Train GEMMA on TPU/GPU! (Codebase for training Gemma-Ko Series)

License

Notifications You must be signed in to change notification settings

Beomi/Gemma-EasyLM

Repository files navigation

Gemma-EasyLM

This document outlines the integration of the Gemma model into the EasyLM framework, including instructions for training, converting the model format, and serving the model with Gradio.

Training: Integrating HF Flax Weights into EasyLM

Step 1: Consolidate Flax Weights from Hugging Face

You can skip this step with downloading https://huggingface.co/beomi/gemma-ko-7b/resolve/flax-init/flax_model.msgpack

Firstly, concatenate all Flax model weights available at: Hugging Face - Gemma 7B.

Use the following example code to accomplish this:

from transformers import GemmaForCausalLM

model = GemmaForCausalLM.from_pretrained("google/gemma-7b", torch_dtype="auto")
model.save_pretrained("./flax-concatted", max_shard_size="99GB")

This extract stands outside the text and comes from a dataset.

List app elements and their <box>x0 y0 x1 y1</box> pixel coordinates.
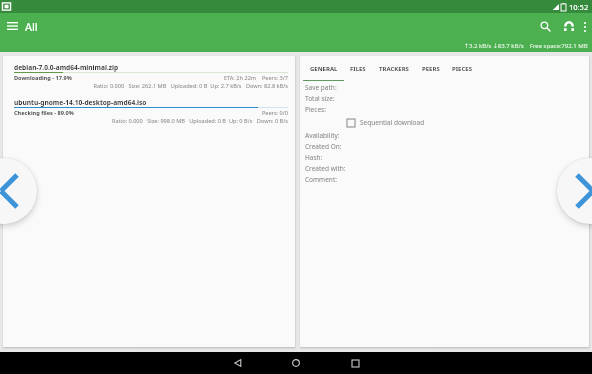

This script generates a flax-concatted/flax_model.msgpack file. We will utilize this .msgpack file during the training process.

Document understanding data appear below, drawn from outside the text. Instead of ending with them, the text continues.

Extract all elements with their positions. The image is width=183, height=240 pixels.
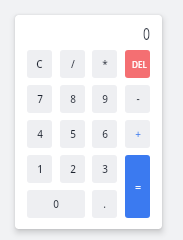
button[interactable]: Clear bbox=[27, 50, 52, 78]
button[interactable]: Divide bbox=[60, 50, 85, 78]
button[interactable]: Equals bbox=[125, 155, 150, 218]
staticText: + bbox=[135, 127, 141, 141]
staticText: . bbox=[103, 197, 106, 211]
staticText: 0 bbox=[53, 197, 59, 211]
staticText: 7 bbox=[37, 92, 43, 106]
staticText: 4 bbox=[37, 127, 43, 141]
staticText: * bbox=[102, 57, 108, 71]
button[interactable]: 8 bbox=[60, 85, 85, 113]
button[interactable]: 1 bbox=[27, 155, 52, 183]
button[interactable]: 6 bbox=[92, 120, 117, 148]
button[interactable]: 4 bbox=[27, 120, 52, 148]
button[interactable]: Plus bbox=[125, 120, 150, 148]
staticText: DEL bbox=[132, 59, 147, 70]
staticText: - bbox=[136, 92, 140, 106]
button[interactable]: Multiply bbox=[92, 50, 117, 78]
staticText: 0 bbox=[143, 22, 150, 45]
button[interactable]: 9 bbox=[92, 85, 117, 113]
staticText: C bbox=[36, 57, 43, 71]
button[interactable]: 2 bbox=[60, 155, 85, 183]
staticText: 1 bbox=[37, 162, 43, 176]
staticText: 5 bbox=[70, 127, 76, 141]
staticText: 8 bbox=[70, 92, 76, 106]
staticText: 2 bbox=[70, 162, 76, 176]
button[interactable]: Minus bbox=[125, 85, 150, 113]
staticText: 6 bbox=[102, 127, 108, 141]
staticText: = bbox=[135, 180, 141, 194]
button[interactable]: 3 bbox=[92, 155, 117, 183]
button[interactable]: 5 bbox=[60, 120, 85, 148]
staticText: / bbox=[71, 57, 75, 71]
button[interactable]: Delete bbox=[125, 50, 150, 78]
button[interactable]: 0 bbox=[27, 190, 85, 218]
button[interactable]: Decimal point bbox=[92, 190, 117, 218]
button[interactable]: 7 bbox=[27, 85, 52, 113]
staticText: 9 bbox=[102, 92, 108, 106]
staticText: 3 bbox=[102, 162, 108, 176]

Step 2: Upload the .msgpack File to Google Cloud Storage (GCS)

Execute the following command to upload the generated .msgpack file to your GCS repository:

gsutil cp ./flax-concatted/flax_model.msgpack gs://YOUR_GCS_REPO_NAME

Step 3: Modify the train.sh Script

Adjust the paths for load_checkpoint, train_dataset.json_dataset.path, and logger.output_dir within the train.sh script to match your setup.

The provided example train.sh script assumes training will be conducted on a TPUv4-64 pod slice.

Step 4: Initiate Training

Execute the training script to start the training process:

./train.sh

Conversion: From EasyLM to Hugging Face Format

Step 1: Retrieve the streaming_train_state File

Download the streaming_train_state file from your GCS repository using the following command:

gsutil cp gs://YOUR_GCS_REPO_NAME/.../streaming_train_state_80000 .

Note: The file name will either be streaming_train_state or streaming_train_state_STEPNO.

Step 2: Update the .stream File Path

In the convert_easylm_stream_to_hf_safetensors.py file, modify the path to the .stream file accordingly:

# Modify this line
_, param = StreamingCheckpointer.load_trainstate_checkpoint(load_from='trainstate_params::/home/latheledusjp/streaming_train_state_80000')

Step 3: Execute the Conversion Script

Run the conversion script to convert the EasyLM model format to Hugging Face's format:

python convert_easylm_stream_to_hf_safetensors.py

Step 4: Verify the Output Files

Check the generated output files in the ./gemma-ko-8.5b-dev directory.

The Flax-version of the weight file can be found in the ./flax-gemma-ko-8b folder.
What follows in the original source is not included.